Fig. 3.Density plot of k-mer analysis in GenomeScope and genome map showing GC content (%), % repeat per 1 million nucleotides, number of genes per 1 million nucleotides, and the size of the scaffold for the nine pseudo-chromosomal scaffolds. Subset (a) shows the genome feature mapping for the nine pseudo-chromosomal scaffolds, subset (b) shows GenomeScope results, and subset (c) shows the Smudgeplot results. GenomeScope summary statistics, including heterozygosity rate (listed as “het”), are listed at the top of plot (b). Two primary k-mer peaks are present, indicating that the genome is diploid.
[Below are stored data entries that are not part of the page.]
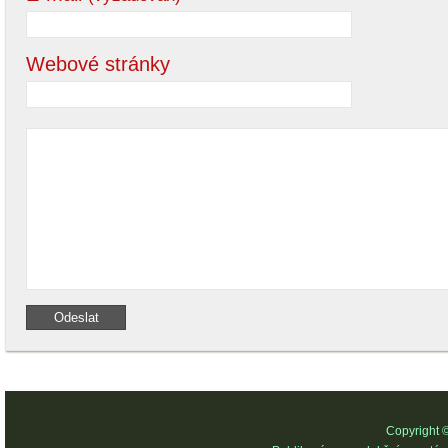
Webové stránky
Copyright 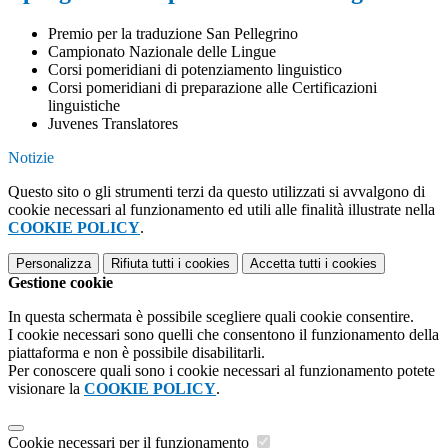
Premio per la traduzione San Pellegrino
Campionato Nazionale delle Lingue
Corsi pomeridiani di potenziamento linguistico
Corsi pomeridiani di preparazione alle Certificazioni
linguistiche
Juvenes Translatores
Notizie
Questo sito o gli strumenti terzi da questo utilizzati si avvalgono di
cookie necessari al funzionamento ed utili alle finalità illustrate nella
COOKIE POLICY
.
Personalizza
Rifiuta tutti
i cookies
Accetta tutti
i cookies
Gestione cookie
In questa schermata è possibile scegliere quali cookie consentire.
I cookie necessari sono quelli che consentono il funzionamento della
piattaforma e non è possibile disabilitarli.
Per conoscere quali sono i cookie necessari al funzionamento potete
visionare la
COOKIE POLICY
.
Cookie necessari per il funzionamento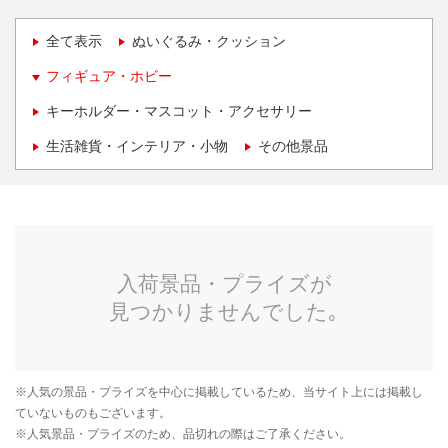
全て表示
ぬいぐるみ・クッション
フィギュア・ホビー
キーホルダー・マスコット・アクセサリー
生活雑貨・インテリア・小物
その他景品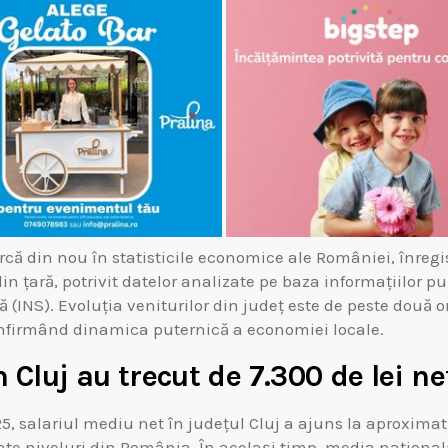
rcă din nou în statisticile economice ale României, înre
 din țară, potrivit datelor analizate pe baza informațiilor pu
ă (INS). Evoluția veniturilor din județ este de peste două 
nfirmând dinamica puternică a economiei locale.
n Cluj au trecut de 7.300 de lei ne
5, salariul mediu net în județul Cluj a ajuns la aproximati
ate niveluri din România. În același timp, media națională 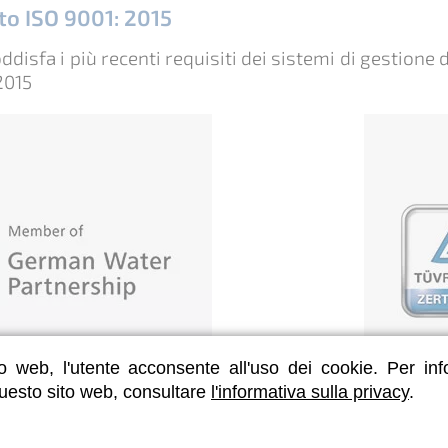
ato ISO 9001: 2015
disfa i più recenti requisiti dei sistemi di gestione 
2015
o web, l'utente acconsente all'uso dei cookie. Per inf
questo sito web, consultare
l'informativa sulla privacy
.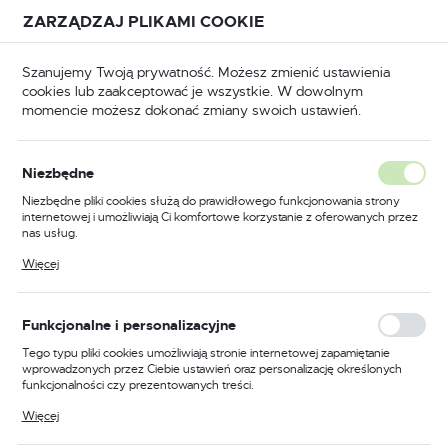
Przejdź do treści.
Przejdź do menu.
Przejdź do wyszukiwarki.
ZARZĄDZAJ PLIKAMI COOKIE
USTAWIENIA REGIONALNE
Szanujemy Twoją prywatność. Możesz zmienić ustawienia
cookies lub zaakceptować je wszystkie. W dowolnym
Lokalizacja
momencie możesz dokonać zmiany swoich ustawień.
Polska
ucia
Klucze do zamków i kłódek
Klucze nacięte
Język
Klucze nacięte
Niezbędne
(41)
polski
Niezbędne pliki cookies służą do prawidłowego funkcjonowania strony
internetowej i umożliwiają Ci komfortowe korzystanie z oferowanych przez
Waluta
nas usług.
Specyfika kluczy naciętych
Polski złoty (PLN)
Pliki cookies odpowiadają na podejmowane przez Ciebie działania w celu
Więcej
m.in. dostosowania Twoich ustawień preferencji prywatności, logowania czy
wypełniania formularzy. Dzięki plikom cookies strona, z której korzystasz,
W świecie okuć,
klucze nacięte
są rozpoznawalne dzięki
może działać bez zakłóceń.
ZAPISZ
swojej charakterystycznej budowie - ząbków naciętych na
Funkcjonalne i personalizacyjne
dolnej krawędzi produktu. Precyzyjnie wycięte rowki w
Tego typu pliki cookies umożliwiają stronie internetowej zapamiętanie
kluczu ustawiają zapadki zamka w odpowiedniej pozycji, co
wprowadzonych przez Ciebie ustawień oraz personalizację określonych
umożliwia obrót bębenka i przesunięcie zasuwki
funkcjonalności czy prezentowanych treści.
zamykającej.
Dzięki tym plikom cookies możemy zapewnić Ci większy komfort
Więcej
korzystania z funkcjonalności naszej strony poprzez dopasowanie jej do
Twoich indywidualnych preferencji. Wyrażenie zgody na funkcjonalne i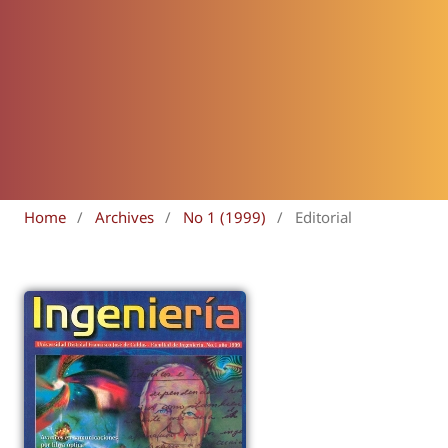
Home
/
Archives
/
No 1 (1999)
/
Editorial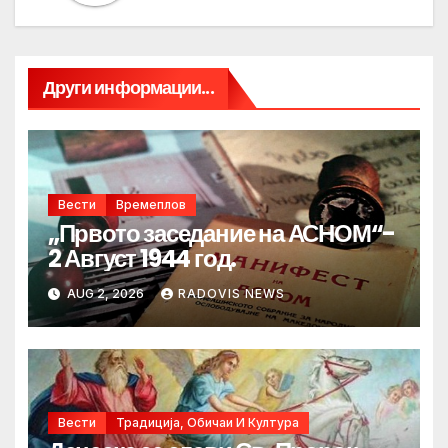
Други информации...
Вести
Времеплов
„Првото заседание на АСНОМ“-
2 Август 1944 год.
AUG 2, 2026
RADOVIS NEWS
Вести
Традиција, Обичаи И Култура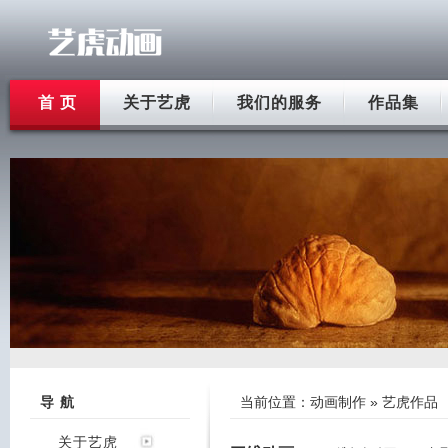
首 页
关于艺虎
我们的服务
作品集
导 航
当前位置：
动画制作
» 艺虎作品
关于艺虎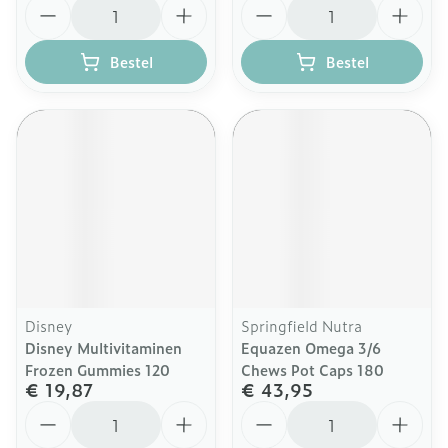
Aantal
Aantal
Bestel
Bestel
Disney
Springfield Nutra
Disney Multivitaminen
Equazen Omega 3/6
Frozen Gummies 120
Chews Pot Caps 180
€ 19,87
€ 43,95
Aantal
Aantal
The Smudgeplot shows the frequency of k-mer pairs within the genome, with darker colors indicating the group is less frequent and bright yellow indicating the group is more frequent. When visualized, the plot shows distinct “smudges” representing each k-mer pair with the greatest of density of k-mers relating to the ploidy level of the genome (e.g. the diploid A. tridentata genome has the brightest “smudge” for the diploid AB k-mer pair).
Summary statistics for the 9 pseudo-chromosomal scaffolds within the IDT3 “G1_b2” genome assembly.
| Scaffold | Length in Gb (% of assembly) | Protein coding genes | Total gene length in Gb (% of assembly) | Repeat occurrences | Repeat length total in Gb (% of assembly) |
|---|---|---|---|---|---|
| 1 | 0.528 (12.58) | 5,869 | 0.018 (3.49) | 709,220 | 0.444 (84.00) |
| 2 | 0.514 (12.23) | 5,153 | 0.015 (2.99) | 682,886 | 0.443 (86.21) |
| 3 | 0.472 (11.24) | 4,781 | 0.015 (3.15) | 624,680 | 0.406 (86.04) |
| 4 | 0.446 (10.62) | 4,707 | 0.015 (3.33) | 591,412 | 0.378 (84.73) |
| 5 | 0.445 (10.59) | 4,951 | 0.017 (3.73) | 591,818 | 0.371 (83.43) |
| 6 | 0.439 (10.46) | 4,358 | 0.013 (3.04) | 580,217 | 0.379 (86.38) |
| 7 | 0.385 (9.18) | 4,096 | 0.013 (3.30) | 513,867 | 0.330 (85.52) |
| 8 | 0.361 (8.61) | 3,520 | 0.011 (3.03) | 480,240 | 0.311 (86.11) |
| 9 | 0.338 (8.06) | 3,430 | 0.011 (3.11) | 446,444 | 0.295 (87.12) |
| Total | 3.929 (93.58) | 40,865 | 0.128 (3.25) | 5,220,784 | 3.356464852 (85.43) |
Summary statistics for the de novo and HiRise genome assembly outputs.
| De novo assembly | HiRise assembly | |
|---|---|---|
| Total length (bp) | 4,197,847,053 | 4,198,560,453 |
| N50 | 965,994 | 444,777,032 |
| L50 | 1,188 | 5 |
| N90 | 246,927 | 338,336,202 |
| L90 | 4,521 | 9 |
| Largest scaffold (bp) | 10,654,198 | 528,210,163 |
| Number of scaffolds | 12,613 | 5,500 |
| Number of scaffolds >1 kb | 12,577 | 5,464 |
| Number of gaps | 1,859 | 8,993 |
| Number of | 1 | 18 |
| Complete BUSCOs (C) | 232 (90.98%) | 233 (91.37%) |
| Complete and single-copy BUSCOs (S) | 175 (68.63%) | 188 (73.73%) |
| Complete and duplicated BUSCOs (D) | 57 | 45 |
| Fragmented BUSCOs (F) | 2 | 5 |
| Missing BUSCOs (M) | 21 | 17 |
| Total BUSCO groups searched | 255 | 255 |
The final assembly, with scaffolds <200 bases in length and 1 mitochondrial fragment removed, totaled 4,198,553,833 bases and comprised 5,492 scaffolds.